ORDERED that the order is affirmed insofar as appealed from, with costs.
In 2022, the plaintiff Mavis Aguilar, and her husband suing derivatively, commenced this action against the defendant Steven G. Wishner, the defendant Huntington Medical Group, P.C. (hereinafter HMG), and the defendants NYU Langone Huntington Medical Group and NYU Langone Health System (hereinafter together the NYU defendants), inter alia, to recover damages for personal injuries pursuant to the Adult Survivors Act (ASA) (CPLR 214–j) based upon allegations that Wishner had forcibly touched and sexually abused Aguilar during a medical examination that he performed on her in January 2004 (hereinafter the January 2004 examination).
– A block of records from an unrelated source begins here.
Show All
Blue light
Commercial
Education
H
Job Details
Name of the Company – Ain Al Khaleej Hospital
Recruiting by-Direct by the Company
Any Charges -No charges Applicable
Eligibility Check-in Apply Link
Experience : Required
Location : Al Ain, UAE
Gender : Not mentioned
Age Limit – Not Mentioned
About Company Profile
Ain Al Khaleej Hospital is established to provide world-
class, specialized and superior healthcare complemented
The plaintiffs alleged that at the time of the January 2004 examination, Wishner was employed by HMG, and the complaint asserted causes of action to hold the NYU defendants directly liable for the negligent hiring, training, supervision, and retention of Wishner and vicariously liable for Wishner's misconduct based upon allegations that sometime after the January 2004 examination, the NYU defendants acquired, merged with, or otherwise became the successor to HMG.
The NYU defendants moved, among other things, pursuant to CPLR 3211(a)(1) to dismiss the complaint insofar as asserted against them. In an order dated August 6, 2024, the Supreme Court, inter alia, granted that branch of the motion. The plaintiffs appeal.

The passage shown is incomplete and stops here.